-- TASK MATERIAL follows --

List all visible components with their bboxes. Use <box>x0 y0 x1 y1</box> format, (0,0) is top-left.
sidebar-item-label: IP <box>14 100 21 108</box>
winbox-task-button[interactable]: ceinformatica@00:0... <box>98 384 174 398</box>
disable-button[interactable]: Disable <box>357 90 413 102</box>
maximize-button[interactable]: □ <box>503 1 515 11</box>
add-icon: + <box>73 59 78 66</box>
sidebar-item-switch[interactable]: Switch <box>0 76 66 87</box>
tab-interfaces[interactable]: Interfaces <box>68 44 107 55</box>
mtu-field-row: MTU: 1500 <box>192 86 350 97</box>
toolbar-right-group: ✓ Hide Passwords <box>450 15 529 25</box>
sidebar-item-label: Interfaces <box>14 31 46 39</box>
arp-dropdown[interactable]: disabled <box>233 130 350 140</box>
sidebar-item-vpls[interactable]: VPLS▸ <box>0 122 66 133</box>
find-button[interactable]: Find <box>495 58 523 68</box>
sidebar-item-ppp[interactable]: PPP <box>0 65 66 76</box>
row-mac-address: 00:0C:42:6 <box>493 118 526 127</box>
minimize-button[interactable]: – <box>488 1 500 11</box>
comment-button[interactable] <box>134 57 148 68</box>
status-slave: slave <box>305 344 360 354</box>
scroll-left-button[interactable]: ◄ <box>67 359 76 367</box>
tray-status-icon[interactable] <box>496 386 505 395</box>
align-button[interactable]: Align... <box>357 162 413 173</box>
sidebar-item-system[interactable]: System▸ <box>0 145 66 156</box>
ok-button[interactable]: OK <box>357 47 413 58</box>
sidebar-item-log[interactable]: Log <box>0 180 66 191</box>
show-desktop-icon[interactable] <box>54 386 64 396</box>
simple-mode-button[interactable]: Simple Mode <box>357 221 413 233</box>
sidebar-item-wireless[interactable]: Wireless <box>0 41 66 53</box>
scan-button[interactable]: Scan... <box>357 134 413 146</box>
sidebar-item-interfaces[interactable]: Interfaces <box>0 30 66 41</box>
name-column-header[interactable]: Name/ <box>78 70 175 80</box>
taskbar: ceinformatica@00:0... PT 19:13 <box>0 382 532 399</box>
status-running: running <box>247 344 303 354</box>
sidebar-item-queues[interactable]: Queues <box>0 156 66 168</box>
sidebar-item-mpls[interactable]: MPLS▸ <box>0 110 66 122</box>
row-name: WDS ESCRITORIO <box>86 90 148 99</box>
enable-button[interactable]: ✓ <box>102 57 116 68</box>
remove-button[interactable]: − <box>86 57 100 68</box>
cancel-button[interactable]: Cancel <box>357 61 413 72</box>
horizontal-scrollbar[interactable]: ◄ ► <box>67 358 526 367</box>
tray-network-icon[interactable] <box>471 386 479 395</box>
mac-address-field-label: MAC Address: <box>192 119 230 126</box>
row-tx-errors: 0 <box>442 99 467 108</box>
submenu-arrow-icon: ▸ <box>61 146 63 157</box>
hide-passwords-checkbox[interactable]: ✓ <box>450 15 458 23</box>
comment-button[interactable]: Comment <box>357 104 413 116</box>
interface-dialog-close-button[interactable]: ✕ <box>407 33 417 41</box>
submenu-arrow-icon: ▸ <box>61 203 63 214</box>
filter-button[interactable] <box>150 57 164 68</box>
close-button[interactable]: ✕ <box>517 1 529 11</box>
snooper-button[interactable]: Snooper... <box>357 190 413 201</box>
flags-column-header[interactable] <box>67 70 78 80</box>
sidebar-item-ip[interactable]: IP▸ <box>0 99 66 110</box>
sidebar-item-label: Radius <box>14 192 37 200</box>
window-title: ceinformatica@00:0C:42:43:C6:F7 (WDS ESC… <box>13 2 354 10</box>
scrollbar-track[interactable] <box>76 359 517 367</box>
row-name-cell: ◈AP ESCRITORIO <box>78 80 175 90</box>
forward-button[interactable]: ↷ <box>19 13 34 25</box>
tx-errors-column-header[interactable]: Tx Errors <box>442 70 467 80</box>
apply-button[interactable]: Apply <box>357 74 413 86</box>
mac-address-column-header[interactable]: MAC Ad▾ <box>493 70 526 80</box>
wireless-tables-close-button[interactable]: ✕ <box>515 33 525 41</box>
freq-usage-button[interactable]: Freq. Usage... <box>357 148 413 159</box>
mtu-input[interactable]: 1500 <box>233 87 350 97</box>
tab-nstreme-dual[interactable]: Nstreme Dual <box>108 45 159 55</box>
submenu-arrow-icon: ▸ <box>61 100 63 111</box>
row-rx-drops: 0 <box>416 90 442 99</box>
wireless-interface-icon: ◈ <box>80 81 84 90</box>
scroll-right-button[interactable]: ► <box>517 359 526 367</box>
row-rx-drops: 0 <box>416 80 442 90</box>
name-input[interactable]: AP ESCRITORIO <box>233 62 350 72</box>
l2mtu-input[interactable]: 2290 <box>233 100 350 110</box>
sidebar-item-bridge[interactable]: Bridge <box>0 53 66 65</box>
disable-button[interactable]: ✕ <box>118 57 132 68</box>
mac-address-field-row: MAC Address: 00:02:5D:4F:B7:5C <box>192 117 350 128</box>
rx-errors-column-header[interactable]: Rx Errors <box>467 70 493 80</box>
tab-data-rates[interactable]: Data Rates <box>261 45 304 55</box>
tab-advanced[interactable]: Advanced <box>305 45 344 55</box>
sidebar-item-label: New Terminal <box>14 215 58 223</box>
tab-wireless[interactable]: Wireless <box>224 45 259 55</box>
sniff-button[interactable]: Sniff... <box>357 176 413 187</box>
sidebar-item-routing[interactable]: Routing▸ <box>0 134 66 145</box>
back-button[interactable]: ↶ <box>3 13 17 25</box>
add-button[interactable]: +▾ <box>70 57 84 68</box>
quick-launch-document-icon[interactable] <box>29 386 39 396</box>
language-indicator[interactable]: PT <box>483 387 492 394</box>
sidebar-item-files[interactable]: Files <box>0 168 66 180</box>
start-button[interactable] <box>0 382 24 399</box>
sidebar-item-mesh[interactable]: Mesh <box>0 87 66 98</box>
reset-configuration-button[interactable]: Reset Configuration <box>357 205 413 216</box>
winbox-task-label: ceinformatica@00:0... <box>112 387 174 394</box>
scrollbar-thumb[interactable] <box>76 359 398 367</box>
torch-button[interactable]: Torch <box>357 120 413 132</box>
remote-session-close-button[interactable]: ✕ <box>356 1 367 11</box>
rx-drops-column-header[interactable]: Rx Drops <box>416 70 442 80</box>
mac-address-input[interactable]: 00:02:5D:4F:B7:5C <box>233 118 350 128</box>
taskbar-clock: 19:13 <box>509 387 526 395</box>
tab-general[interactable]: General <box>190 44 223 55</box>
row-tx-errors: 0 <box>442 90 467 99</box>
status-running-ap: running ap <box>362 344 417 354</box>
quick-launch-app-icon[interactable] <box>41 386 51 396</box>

-- TASK MATERIAL concluded --

TRY IT | All lines in the records that contain "launch" are to be copied and returned.

ANSWER SPACE |
quick-launch-document-icon[interactable] <box>29 386 39 396</box>
quick-launch-app-icon[interactable] <box>41 386 51 396</box>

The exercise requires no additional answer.